Print the listing in its entirety and exactly, leaving out images.

::: Extracted entries :::

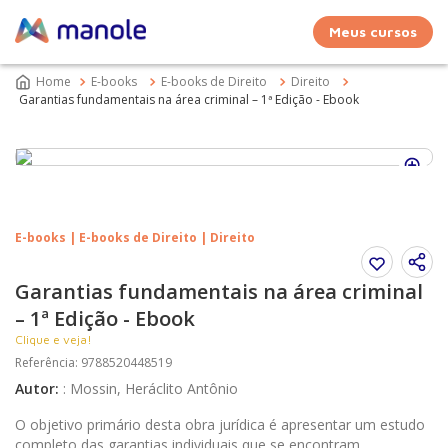
Meus cursos
E-books
E-books de Direito
Direito
Garantias fundamentais na área criminal – 1ª Edição - Ebook
E-books | E-books de Direito | Direito
Garantias fundamentais na área criminal
– 1ª Edição - Ebook
Clique e veja!
Referência
:
9788520448519
Autor
:
:
Mossin, Heráclito Antônio
O objetivo primário desta obra jurídica é apresentar um estudo
completo das garantias individuais que se encontram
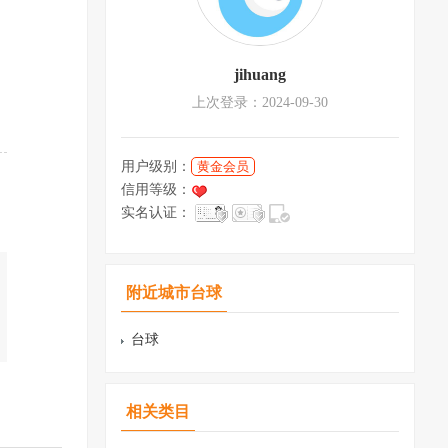
jihuang
上次登录：2024-09-30
用户级别：
黄金会员
信用等级：
实名认证：
附近城市台球
台球
相关类目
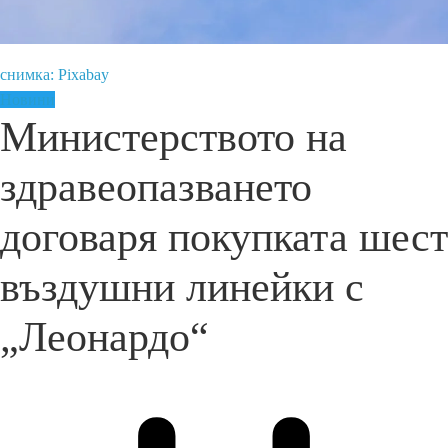
снимка: Pixabay
Новини
Министерството на
здравеопазването
договаря покупката шест
въздушни линейки с
„Леонардо“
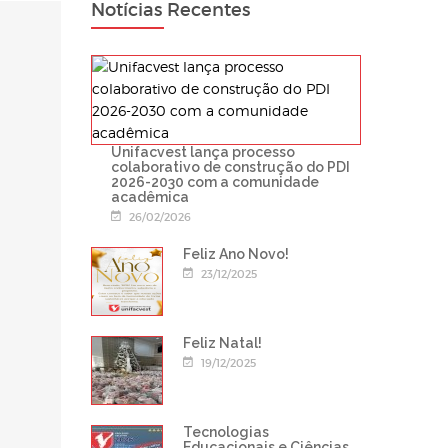
Notícias Recentes
Unifacvest lança processo
colaborativo de construção do PDI
2026-2030 com a comunidade
acadêmica
26/02/2026
Feliz Ano Novo!
23/12/2025
Feliz Natal!
19/12/2025
Tecnologias
Educacionais e Ciências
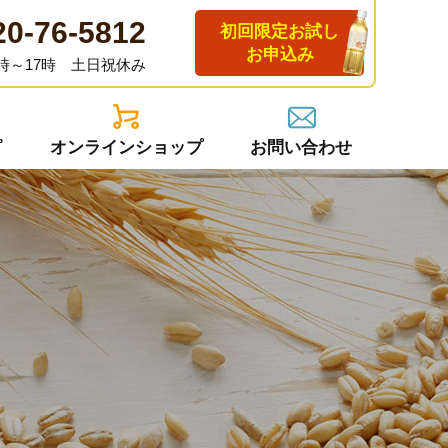
20-76-5812
初回限定お試し
お申込み
時～17時 土日祝休み
ピ
オンラインショップ
お問い合わせ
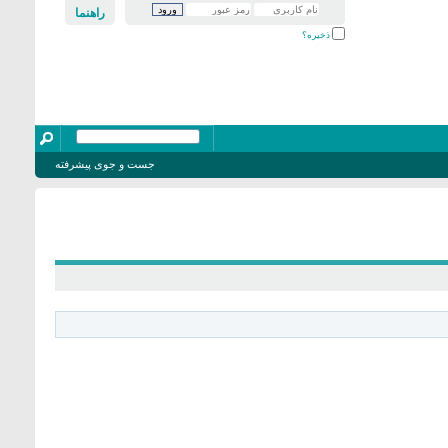
راهنما
ذخیره؟
جست و جوی پیشرفته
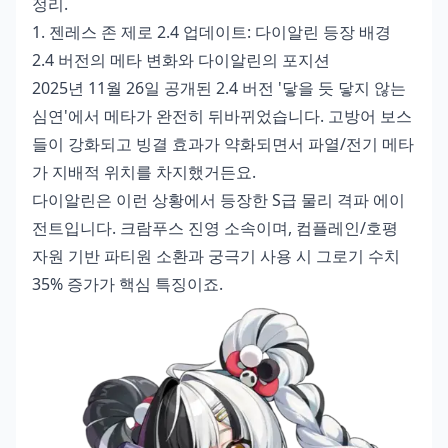
정리.
1. 젠레스 존 제로 2.4 업데이트: 다이알린 등장 배경
2.4 버전의 메타 변화와 다이알린의 포지션
2025년 11월 26일 공개된 2.4 버전 '닿을 듯 닿지 않는
심연'에서 메타가 완전히 뒤바뀌었습니다. 고방어 보스
들이 강화되고 빙결 효과가 약화되면서 파열/전기 메타
가 지배적 위치를 차지했거든요.
다이알린은 이런 상황에서 등장한 S급 물리 격파 에이
전트입니다. 크람푸스 진영 소속이며, 컴플레인/호평
자원 기반 파티원 소환과 궁극기 사용 시 그로기 수치
35% 증가가 핵심 특징이죠.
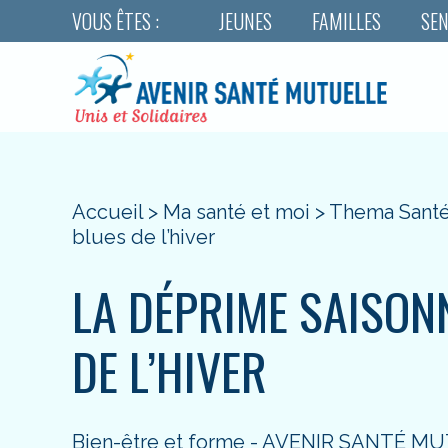
VOUS ÊTES :
JEUNES
FAMILLES
SEN
Accueil
>
Ma santé et moi
>
Thema Sant
blues de l’hiver
LA DÉPRIME SAISONN
DE L’HIVER
Bien-être et forme - AVENIR SANTÉ M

:::

§ **Output for this task**:
Meus cursos
E-books
E-books de Direito
Direito
Garantias fundamentais na área criminal – 1ª Edição - Ebook
E-books | E-books de Direito | Direito
Garantias fundamentais na área criminal
– 1ª Edição - Ebook
Clique e veja!
Referência
:
9788520448519
Autor
:
:
Mossin, Heráclito Antônio
O objetivo primário desta obra jurídica é apresentar um estudo
completo das garantias individuais que se encontram
jihuang
上次登录：2024-09-30
用户级别：
黄金会员
信用等级：
实名认证：
附近城市台球
台球
相关类目
снимка: Pixabay
Новини
Министерството на
здравеопазването
договаря покупката шест
въздушни линейки с
„Леонардо“
Notícias Recentes
Unifacvest lança processo
colaborativo de construção do PDI
2026-2030 com a comunidade
acadêmica
26/02/2026
Feliz Ano Novo!
23/12/2025
Feliz Natal!
19/12/2025
Tecnologias
Educacionais e Ciências
20-76-5812
初回限定お試し
お申込み
時～17時 土日祝休み
ピ
オンラインショップ
お問い合わせ
راهنما
ذخیره؟
جست و جوی پیشرفته
정리.
1. 젠레스 존 제로 2.4 업데이트: 다이알린 등장 배경
2.4 버전의 메타 변화와 다이알린의 포지션
2025년 11월 26일 공개된 2.4 버전 '닿을 듯 닿지 않는
심연'에서 메타가 완전히 뒤바뀌었습니다. 고방어 보스
들이 강화되고 빙결 효과가 약화되면서 파열/전기 메타
가 지배적 위치를 차지했거든요.
다이알린은 이런 상황에서 등장한 S급 물리 격파 에이
전트입니다. 크람푸스 진영 소속이며, 컴플레인/호평
자원 기반 파티원 소환과 궁극기 사용 시 그로기 수치
35% 증가가 핵심 특징이죠.
VOUS ÊTES :
JEUNES
FAMILLES
SEN
Accueil
>
Ma santé et moi
>
Thema Sant
blues de l’hiver
LA DÉPRIME SAISONN
DE L’HIVER
Bien-être et forme - AVENIR SANTÉ M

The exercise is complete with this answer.